I rode in a hand made saddle years ago (a friend made it) and it put me in SUCH a great position with my legs properly underneath me. Whereas my saddle makes me have to fight and constantly reposition to keep them under me.


----------



## SnowCowgirl

thanks Drafty! might have to try a few more barrel saddles then. Like I said, I love how they look but the two I've ridden in sure did put my legs forward... which I've read they're supposed to do generally


----------



## QHriderKE

Your core puts you in the best classical position.


----------



## waresbear

An equitation saddle is probably what you are after.


----------



## Wallaby

waresbear said:


> An equitation saddle is probably what you are after.


I agree with this! I used to own an equitation saddle that was made in the '70s and it put me in the BEST position! I adored it. But unfortunately it didn't fit my mare and I did't have the fund to hold on to it and get my girl a new saddle. So I sold it. 

But it was a BigHorn, I think it's manufacture date was like 1969, and it was just great.


----------



## COWCHICK77

Something that has been brought to my attention lately, look how the fenders are hung. 
If they are flung forward like I notice some western saddles you will always battle getting your leg underneath you.


----------



## Muppetgirl

COWCHICK77 said:


> Something that has been brought to my attention lately, look how the fenders are hung.
> If they are flung forward like I notice some western saddles you will always battle getting your leg underneath you.


Yes for sure! That was my thoughts too. A lot of reining saddles are designed with the fenders sitting further back and they're designed to swing forward if you need you legs forward to brace.


----------



## tinyliny

the position of the stirrup bar, (the place where the fender wraps around a bar that is a part of the actual tree) has everything to do with how long a leg, and how well under you you can keep it. Too far forward, and you cannot avoid a chair seat, and will find posting really hard to do.

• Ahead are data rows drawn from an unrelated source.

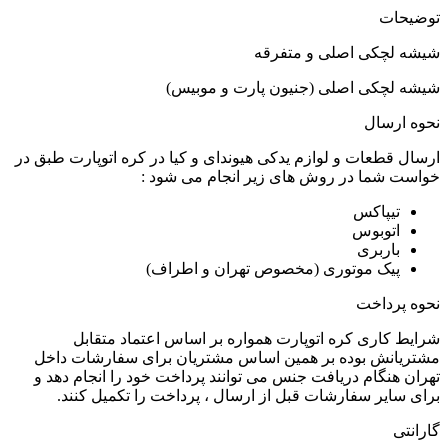
توضیحات
شیشه لچکی اصلی و متفرقه
شیشه لچکی اصلی (جنیون پارت و موبیس)
نحوه ارسال
ارسال قطعات و لوازم یدکی هیوندای و کیا در کره اتوپارت طبق در
خواست شما در روش های زیر انجام می شود :
تیپاکس
اتوبوس
باربری
پیک موتوری (مخصوص تهران و اطراف)
نحوه پرداخت
شرایط کاری کره اتوپارت همواره بر اساس اعتماد متقابل
مشتریانش بوده بر همین اساس مشتریان برای سفارشات داخل
تهران هنگام دریافت جنس می توانند پرداخت خود را انجام دهد و
برای سایر سفارشات قبل از ارسال ، پرداخت را تکمیل کنند.
گارانتی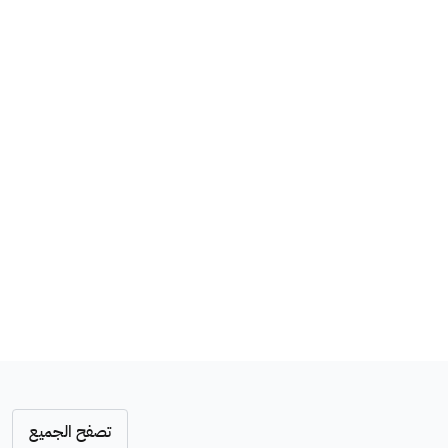
تصفح الجميع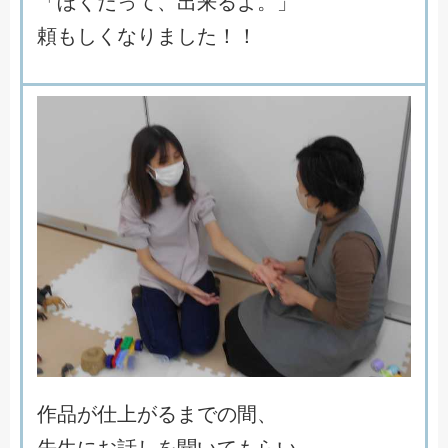
「
ぼ
く
だ
っ
て
、
出
来
る
よ
。
」
頼
も
し
く
な
り
ま
し
た
！
！
作
品
が
仕
上
が
る
ま
で
の
間
、
先
生
に
お
話
し
を
聞
い
て
も
ら
い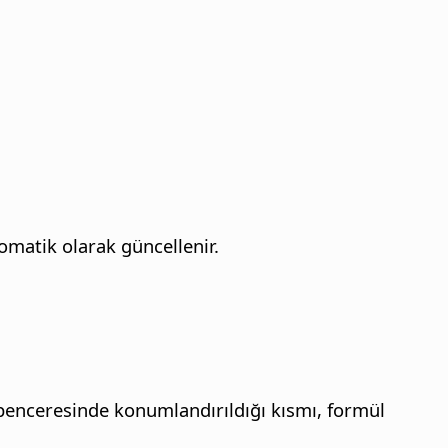
omatik olarak güncellenir.
enceresinde konumlandırıldığı kısmı, formül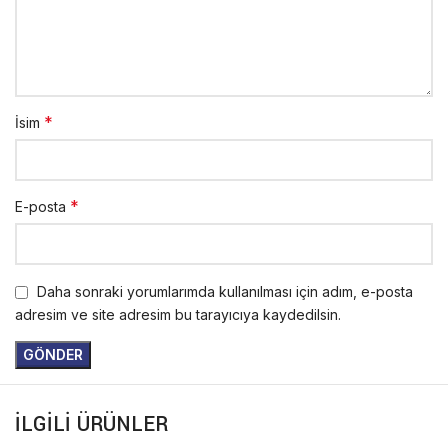
*
İsim
*
E-posta
Daha sonraki yorumlarımda kullanılması için adım, e-posta
adresim ve site adresim bu tarayıcıya kaydedilsin.
İLGILI ÜRÜNLER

I have found that Crates saddles seem to have good balance, that allows for pretty effortless posting. 
Also, Dave Genadak makes saddles that are designed to keep the rider with their leg straight downunder them. In fact, many people who are used to typical western saddles, will find his saddles too "vertical". but once you get used to it, stop bracing into the stirrup and use your core and your seat, they are really wonderful saddles.


----------



## deserthorsewoman

I found Big Horn saddles quite nice, they have that flat seat I prefer over a build up, and I never had trouble keeping my feet under me. Even their cordura saddles are built like that. Let me see if I'll find a pic of mine....


----------



## deserthorsewoman

http://www.culturedcowboy.com/saddles/bighorn/pages/bh_1640.htm


----------



## ropinbiker

You should also keep in mind that a "classical" western position is with the feet forward...so, you are not looking for the "normal" for western saddles. Cowpokes needed to ride one handed, for many hours through rough country---so they didn't post the trot-, they also needed to sit "deeper" in the saddle so that when cutting/chasing cows there was less tendency to get too far forward and out of postion(could get dangerous quick); therefore, to do that the feet forward position was/is the "classical" western position.


----------



## bsms

The Circle Y "equitation" Arabian saddle we have puts my thighs out in front. It isn't so much where the fenders hang as it is how the seat is shaped. There is a groove in the saddle seat that forces my thighs horizontal. I end up with the same leg position as my daughter...she loves the saddle, I hate it:










But if I had a picture of it sitting on the stand, you would be able to see the groove of the saddle where your thighs must go. The fenders are hung back, but the groove drives your leg position.


----------



## SnowCowgirl

Thank you everyone! Wasn't expecting so many great replies I'll read through more thoroughly later 
_Posted via Mobile Device_


----------



## smrobs

For what it's worth, my ranch saddle (modified Association tree) put me into the best position of any saddles I've ever ridden.


----------



## ropinbiker

as far as what type of saddle I find most comfortable, without being too far forward, I would have to say it's one of my associations....you do sit down in that seat--but it is very comfortable in my opinion--


----------



## boots

I get saddles that allow me to move my legs where I need them to be at any given moment for different things. The straight down equitation seat isn't always appropriate. But, I also agree with CowChick that it is our core that has the greatest impact on position.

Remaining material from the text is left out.